A service is scalable if it results in increased performance in a manner proportional to the resources added. Generally, increasing performance means serving more units of work, but it can also be to handle larger units of work, such as when datasets grow.

Another way to look at performance vs scalability:

  • If you have a performance problem, your system is slow for a single user.
  • If you have a scalability problem, your system is fast for a single user but slow under heavy load.

A system has to sacrifice performance for scalability.

For example you have a stock exchange engine running on an API. At first you run it in one location and the performance is fast. But then you start getting customers at the other end of the world and their latency numbers are bad. If you choose to spin up and api instance that is geographically closer to those customers (scale), the latency is shortened for them but now your apis must synchronize between instances. This synchronization will cost you time and extra computation steps, lowering your performance.

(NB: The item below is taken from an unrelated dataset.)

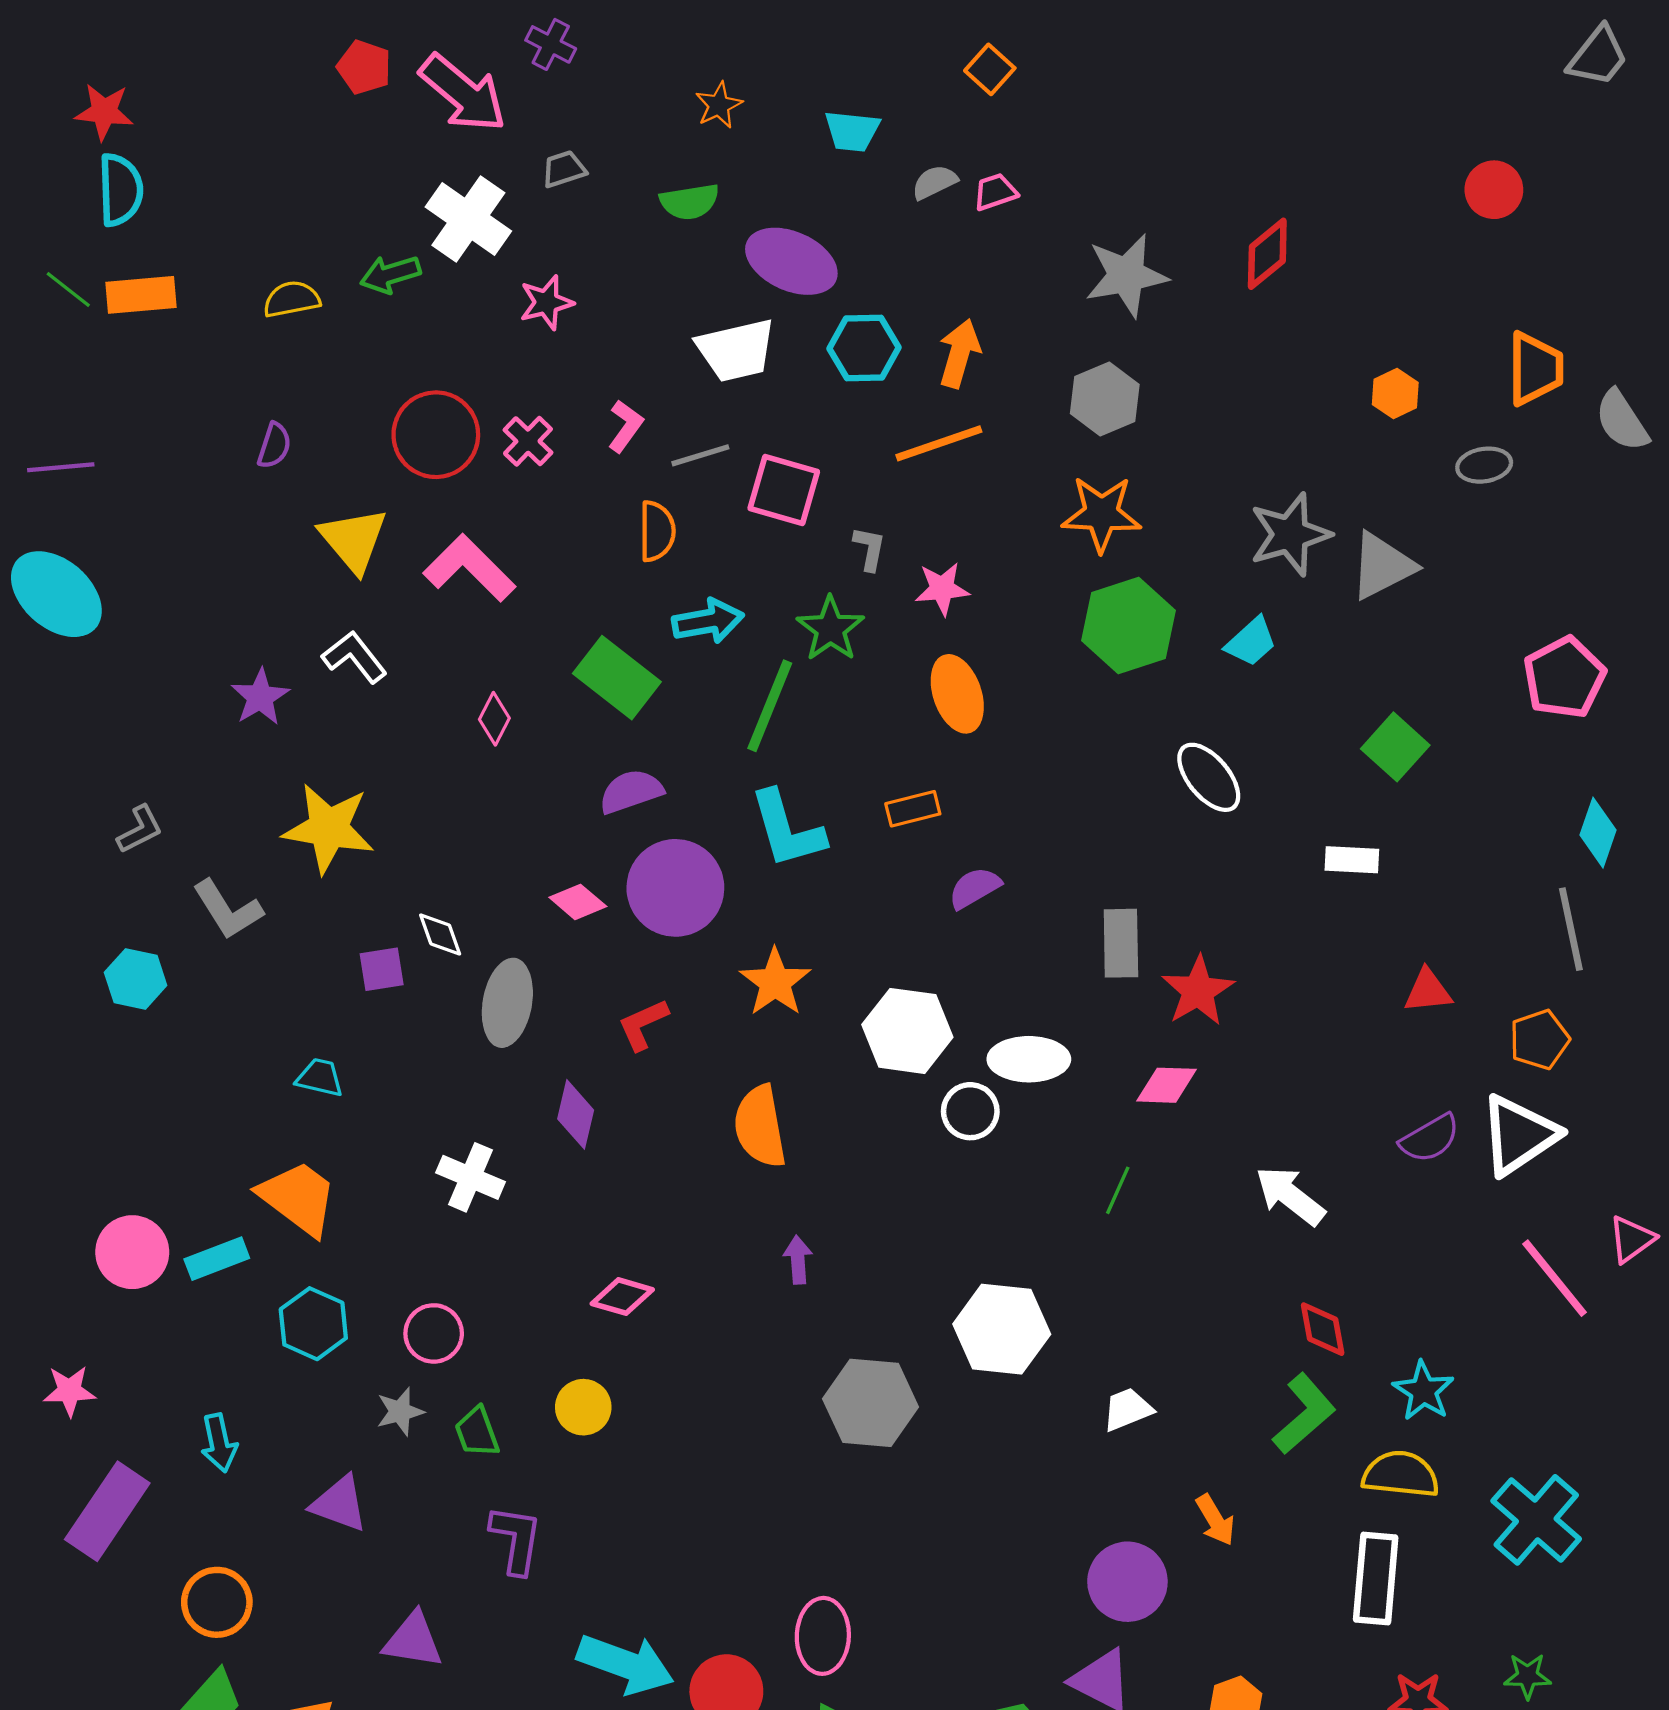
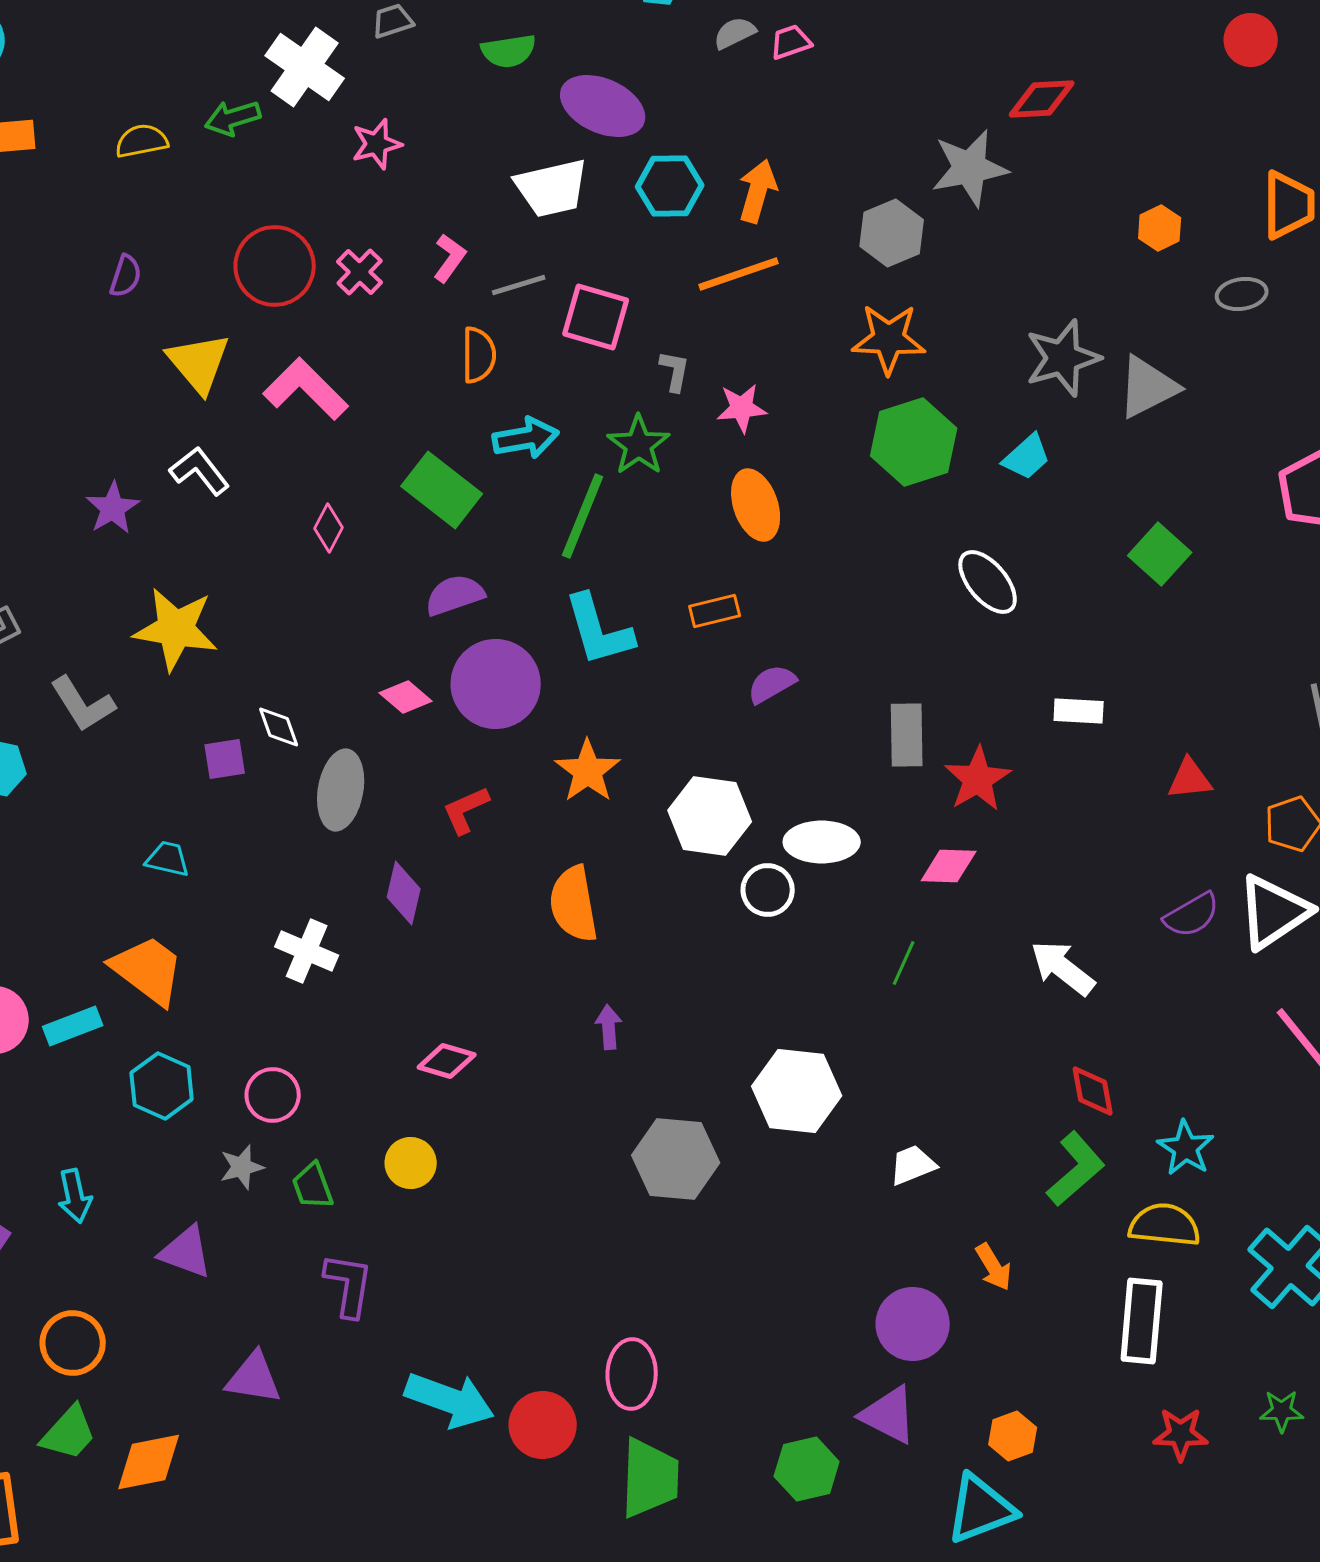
red diamond: (1267, 254) -> (1042, 99), turned 36
gray star: (1126, 275) -> (970, 168), moved
white rectangle: (1352, 860) -> (1079, 711), moved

http://highscalability.com/blog/2011/2/10/database-isolation-levels-and-their-effects-on-performance-a.html

Latency vs throughput

  • Latency: is the time to perform some action or produce some result

  • Network latency

  • Processing latency

  • Throughput: is the number of such actions executed or results produced per unit of time (number of requests that servers can handle in the certain time)

Generally, you should aim for maximal throughput with acceptable latency.

For example:

An assembly line is manufacturing cars. It takes 8 hours to manufacture a car and that the factory produces 120 cars per day.

  • The latency is: 8 hours.
  • The throughput is: 120 cars / day or 5 cars / hour.

Sometimes latency and throughput interfere with each other. Buses might deliver more people per hour than individually hailed cars (higher throughput), but it takes me personally longer to get downtown because I have to walk to a bus stop and wait for the bus (higher latency).

Source(s) and further reading:

https://medium.com/@kentbeck_7670/inefficient-efficiency-5b3ab5294791

Availability vs consistency

Networks aren’t reliable, so you’ll need to support partition tolerance. According to CAP Theorem, you’ll need to make a software tradeoff between consistency and availability.

  • Consistency: Every read receives the most recent write or an error
  • Availability: Every request receives a response, without guarantee that it contains the most recent version of the information

3. Consistency patterns

With multiple copies of the same data, we are faced with options on how to synchronize them so clients have a consistent view of the data. Recall the definition of consistency from the CAP theorem - Every read receives the most recent write or an error.

Weak consistency

After a write, reads may or may not see it. A best effort approach is taken. This approach is seen in systems such as memcached. Weak consistency works well in real time use cases such as VoIP, video chat, and realtime multiplayer games. For example, if you are on a phone call and lose reception for a few seconds, when you regain connection you do not hear what was spoken during connection loss.

Eventual consistency

After a write, reads will eventually see it (typically within milliseconds). Data is replicated asynchronously. This approach is seen in systems such as DNS and email. Eventual consistency works well in highly available systems.

Strong consistency

After a write, reads will see it. Data is replicated synchronously. This approach is seen in file systems and RDBMSes. Strong consistency works well in systems that need transactions.